Delação premiada de Valério gera bate-boca e punição de operador acaba
aumentando
BRASÍLIA - Os ministros do STF continuaram não se entendendo sobre o cálculo
das penas, e os bate-bocas voltaram a tomar conta do plenário ontem. A promessa
de que a dosimetria seria decidida mais rapidamente do que antes da interrupção
do julgamento não foi cumprida. A confusão foi tão grande que os ministros não
conseguiram sequer fechar o cálculo da pena de Ramon Hollerbach, ex-sócio de
Marcos Valério, o que só deverá ocorrer hoje. Com isso, terão sido necessárias
três sessões para debater as penas de um único acusado. Ainda precisam ser
calculadas a pena de outros 23 réus.
No meio da confusão, o plenário elevou ontem a pena de Valério. Antes da suspensão
do julgamento, em 25 de outubro, o operador do mensalão tinha sido condenado,
pelo relator, a sete anos e oito meses por corrupção ativa. Ontem, essa
condenação subiu para sete anos e 11 meses. Por outro lado, a pena de um dos
peculatos caiu de cinco anos, sete meses e seis dias para cinco anos, cinco
meses e dez dias. Com isso, a pena total de Valério, antes em 40 anos, um mês e
seis dias, ficou em 40 anos, dois meses e dez dias.
A mudança ocorreu por sugestão de Celso de Mello. Como a corrupção ativa foi
praticada várias vezes, o STF aplicou a regra de adotar a pena mais severa e
aumentá-la em um percentual.
Marco Aurélio Mello e o relator Joaquim Barbosa se desentenderam numa
discussão em torno da dosimetria de Valério. Marco Aurélio reagiu a uma
colocação e a risos de Barbosa.
- Cuide das palavras quando eu estiver votando. Use bem o vernáculo. Não
sorria não. A coisa é muito séria. O deboche não cabe e as adjetivações são
traiçoeiras - disse Marco Aurélio.
- Sei usar bem o vernáculo.
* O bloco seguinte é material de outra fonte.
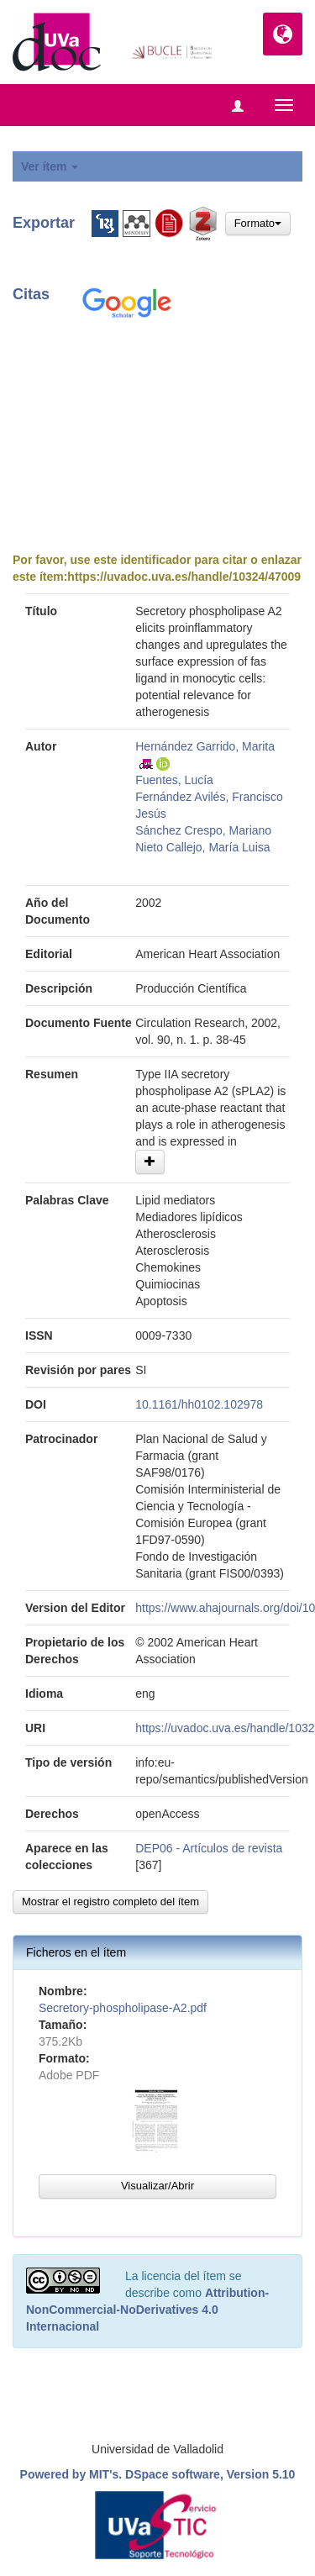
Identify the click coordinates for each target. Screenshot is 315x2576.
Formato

Nada fiz além de traduzir a realidade dos autos.
Se foi condenado a 40 anos é porque se trata de um réu que cometeu sete, oito
crimes graves - reagiu o relator.
O embate continuou:
- Escute para depois retrucar. Não insinue, ministro - reagiu Marco Aurélio.
- Estou dizendo-o - prosseguiu Barbosa.
- Não admito que Vossa Excelência suponha que todos sejam salafrários e que
só Vossa Excelência seja uma vestal - disse Marco Aurélio.
Foi preciso a intervenção de Ayres Britto, para a discussão terminar. Ainda
assim, Marco Aurélio afirmou, num recado a Barbosa, ser preciso admitir a
dissidência. Pouco antes do intervalo, os dois ministros voltaram a divergir,
mas dessa vez estavam mais calmos.
No intervalo da sessão, Marco Aurélio criticou o comportamento de Barbosa:
- A beleza do colegiado é a diversidade. Não estamos aqui para ser vaquinhas
de presépio do relator: falou o relator e dizemos amém, amém, amém. A viagem à
Alemanha não fez bem a ele.
Barbosa se envolveu em outro embate, desta vez com o revisor, Ricardo
Lewandowski, ao discutir a pena de Ramon Hollerbach.
- Não me impressiona terem sido corrompidos parlamentares, um magistrado, um
policial, ou um agente público. É igualmente grave - disse o revisor.
- É o mesmo que corromper o guarda da esquina?! - perguntou, rindo, Joaquim
Barbosa.
- Não vou discutir - reagiu Lewandowski.
E voltaram a se desentender:
- O meu voto escrito tem servido para que dele se tire elementos para
rebatê-lo. Como fez o ministro Lewandowski - disse Barbosa.
- Recebi esse voto agora, há 30 minutos. Não tive nem tempo de ler.
- Vossa Excelência nunca distribuiu nada aqui.
- É inadmissível criar frases de efeito na suprema Corte. Não admito que
Vossa Excelência faça frases de efeito em detrimento da minha pessoa - retrucou
Lewandowski.
Na tentativa de acelerar o julgamento, Ayres Britto sugeriu que Barbosa
fosse breve na hora de recapitular os crimes pelos quais os réus foram
condenados. Mas Celso de Mello divergiu e sustentou que os réus têm o direito
de saber os fatores usados para calcular as penas.
- Os fatos estão tão sobejamente conhecidos que faço a sugestão da não
repetição deste fato para a dosimetria. Vossa Excelência pode se referir às
circunstâncias, mas sem minudência, detalhe, que parece repetitivo. Sabemos o
que aconteceu tintim por tintim - disse Ayres Britto.